代码链接：https://github.com/ibalazevic/TuckER

总结：这篇文章利用了一个高级的公式，可能很多人看到这个公式就怕了，确实如此，我看到这个公式就晕了，不知道其中的具体含义，其实如果你实在搞不懂具体的意思，也可以忽略，大致理解作者的想法就行了，我是在看完一遍paper之后，然后去看了代码，于是对这篇文章的训练过程就有了一定的了解，然后又将paper看了一遍，大家也可以采用这种学习方法去阅读paper。

1. 背景知识

1.1 Tucker Decomposition

定义：将一个张量分解为一组矩阵和一个核张量(core tensor)
公式如下：
$\mathcal{X} \approx \mathcal{Z} \times_{1} \mathbf{A} \times{ }_{2} \mathbf{B} \times{ }_{3} \mathbf{C}$
其中： $\mathcal{X} \in \mathbb{R}^{I \times J \times K }$ 、 $\mathcal{Z} \in \mathbb{R}^{P \times Q \times R}$ 、 $\in \mathbb{R}^{I \times P}$ 、 $\in \mathbb{R}^{J \times Q}$ 、 $\in \mathbb{R}^{K \times R}$
公式解释：
- $\times_{n}$ 表示沿着模式n的张量乘积（可以简单理解为一种计算公式的简化写法）
- A、B、C可以理解为每种模式下的主成分。
- $\mathcal{Z}$ 中的每个元素代表了不同成分之间的交互程度。
- 其中 P、Q 、R 分别小于 I、J、K，所以也可以认为 $\mathcal{Z}$ 是 $\mathcal{X}$ 的压缩版本

2. 模型架构

在这里插入图片描述

评分函数：
$\phi\left(e_{s}, r, e_{o}\right)=\mathcal{W} \times_{1} \mathbf{e}_{s} \times_{2} \mathbf{w}_{r} \times_{3} \mathbf{e}_{o}$
其中： $\mathbf{e}_{s}、\mathbf{w}_{r}、\mathbf{e}_{o}$ 表示头实体、关系和尾实体的嵌入； $d_e、d_r$ 分别表示实体和关系的嵌入维度； $\mathcal{W} \in \mathbb{R}^{d_e \times w_r \times d_e}$ 表示核张量

3. 模型训练

将上述评分函数得到的结果输入到sigmoid函数中，会得到一个概率值，然后计算下面的损失值：
$L=-\frac{1}{n_{e}} \sum_{i=1}^{n_{e}}\left(\mathbf{y}^{(i)} \log \left(\mathbf{p}^{(i)}\right)+\left(1-\mathbf{y}^{(i)}\right) \log \left(1-\mathbf{p}^{(i)}\right)\right)$
在看代码之前，我认为这个评分函数是对整个三元组的评分，实际上代码中并不是这个意思
前向传播计算输出的是，一个矩阵，大小为(batch,len(entity))，输入的是一个batch的头实体和关系，相当于是在预测尾实体出现在每个位置的概率值。
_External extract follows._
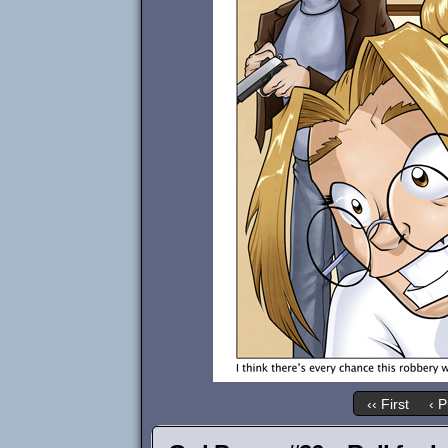
‹‹ First
‹ P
然后将这个概率值同目标位置组成的矩阵(正确位置为1)计算loss（可以理解为二分类问题）

4. 核心代码以及解释

class TuckER(torch.nn.Module):
    def __init__(self, d, d1, d2, **kwargs):
        '''
        :param d: 数据集
        :param d1: 实体嵌入维度 200
        :param d2: 关系嵌入维度 200
        :param kwargs: 字典
        '''
        super(TuckER, self).__init__()
        self.E = torch.nn.Embedding(len(d.entities), d1)
        self.R = torch.nn.Embedding(len(d.relations), d2)
        self.W = torch.nn.Parameter(torch.tensor(np.random.uniform(-1, 1, (d2, d1, d1)),
                                                 dtype=torch.float, device="cuda", requires_grad=True))
        self.input_dropout = torch.nn.Dropout(kwargs["input_dropout"])
        self.hidden_dropout1 = torch.nn.Dropout(kwargs["hidden_dropout1"])
        self.hidden_dropout2 = torch.nn.Dropout(kwargs["hidden_dropout2"])
        self.loss = torch.nn.BCELoss()	# 类似于二分类的交叉熵损失
        self.bn0 = torch.nn.BatchNorm1d(d1)
        self.bn1 = torch.nn.BatchNorm1d(d1)
        torch.nn.init.xavier_normal_(self.E.weight.data)
        torch.nn.init.xavier_normal_(self.R.weight.data)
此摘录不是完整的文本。